Kmer-File-Format / kff-cpp-api

A C++ API to read and write kff files
GNU Affero General Public License v3.0
9 stars 9 forks source link

need an example for storing counts above 255 #5

Closed rchikhi closed 3 years ago

rchikhi commented 3 years ago

Can you please show a small working example for storing large count values ? I tried the following

        // some questions about endianness here
        void u8from32 (uint8_t b[4], uint32_t u32)
        {
            b[0] = (uint8_t)u32;
            b[1] = (uint8_t)(u32>>=8);
            b[1] = 1; // just a test to see if counts above 255 will be correctly stored
            b[2] = (uint8_t)(u32>>=8);
            b[3] = (uint8_t)(u32>>=8);
        }

        encode_sequence(sequence.c_str(), encoded);
        u8from32(counts, sum);
        sr->write_compacted_sequence(encoded, _kmerSize, counts);

and yet, outstr only shows counts <= 255.

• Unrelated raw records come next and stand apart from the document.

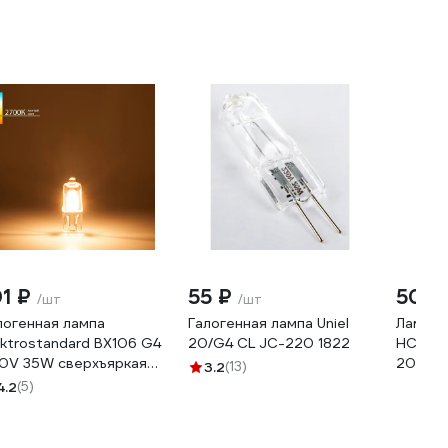
01 ₽
55 ₽
50 
/шт
/шт
логенная лампа
Галогенная лампа Uniel
Лампа 
ektrostandard BХ106 G4
20/G4 CL JC-220 1822
HCS CL
0V 35W сверхъяркая
20-100
3.2
(13)
25175
FOTON
4.2
(5)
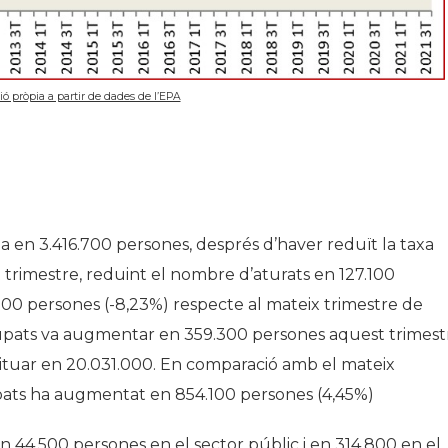
ió pròpia a partir de dades de l’EPA
a en 3.416.700 persones, després d’haver reduït la taxa
t trimestre, reduint el nombre d’aturats en 127.100
200 persones (-8,23%) respecte al mateix trimestre de
ocupats va augmentar en 359.300 persones aquest trimest
a situar en 20.031.000. En comparació amb el mateix
upats ha augmentat en 854.100 persones (4,45%)
 44.500 persones en el sector públic i en 314.800 en el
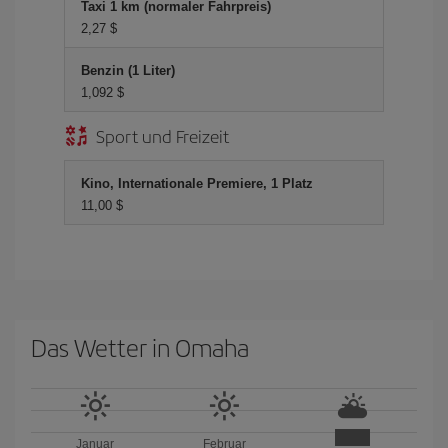
Taxi 1 km (normaler Fahrpreis)
2,27 $
Benzin (1 Liter)
1,092 $
Sport und Freizeit
Kino, Internationale Premiere, 1 Platz
11,00 $
Das Wetter in Omaha
Januar
Februar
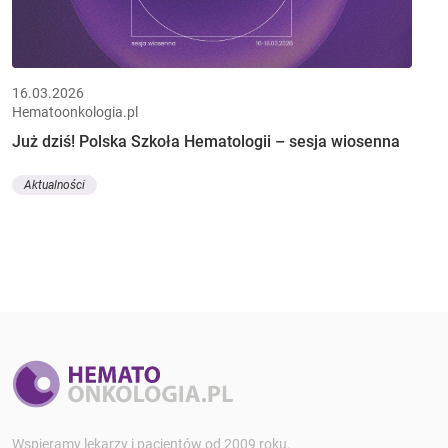
16.03.2026
Hematoonkologia.pl
Już dziś! Polska Szkoła Hematologii – sesja wiosenna
Aktualności
Wspieramy lekarzy i pacjentów od 2009 roku.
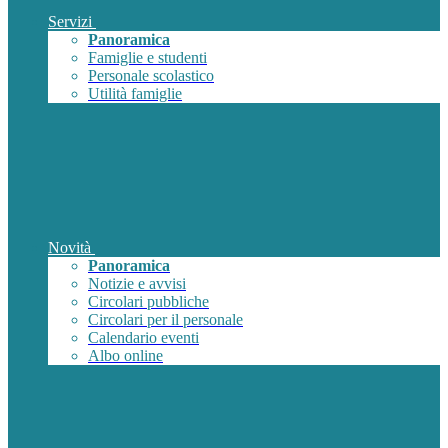
Servizi
Panoramica
Famiglie e studenti
Personale scolastico
Utilità famiglie
Novità
Panoramica
Notizie e avvisi
Circolari pubbliche
Circolari per il personale
Calendario eventi
Albo online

rchikhi commented 3 years ago

Furthermore, my kff file looks like:


$ hexdump 0-0.kff  |head -n 10
0000000 0001 001e 0000 7600 0003 0000 0000 0000
0000010 006b 001f 0000 0000 0000 616d 0078 ca00
0000020 3b9a 0000 0000 6164 6174 735f 7a69 0065
0000030 0004 0000 0000 0000 d072 3ef7 0100 0000
0000040 0000 0000 0000 0000 **2900 0001** 0100 0000
0000050 0000 0000 0000 0000 9301 0001 0100 0000

I added **'s to highlight where the first count (0x129) supposed to be encoded, yet, it is printed as 0x29

rchikhi commented 3 years ago

btw my global variables are

        Section_GV sgv(_outfile);
        sgv.write_var("k", _kmerSize);
        sgv.write_var("max", 1000000000L); //  ¯\_(ツ)_/¯
        sgv.write_var("data_size", 4); // DSK counts are stored as uint32_t
yoann-dufresne commented 3 years ago

I think that the problem is a due to outstr. There is a problem in data reading an outputing.

There is also another problem with undefined endianess. I am still askink myself on how to fix it. Imposing one of the two endianess or add it as a variable in the global variable section.

Maybe an optimization for your code: you set max to a huge number. It means that all the block can have that huge number kmer each. It also imply that the integer that is needed to store your kmer number in a block have to be 4 Bytes long (for each block). As far as I know, you store one kmer per block for now. So, you should write max=1. It will save the 4 bytes for the block size for each block.

yoann-dufresne commented 3 years ago

The error of outstr should be fixed. It was a hardcoded variable value problem.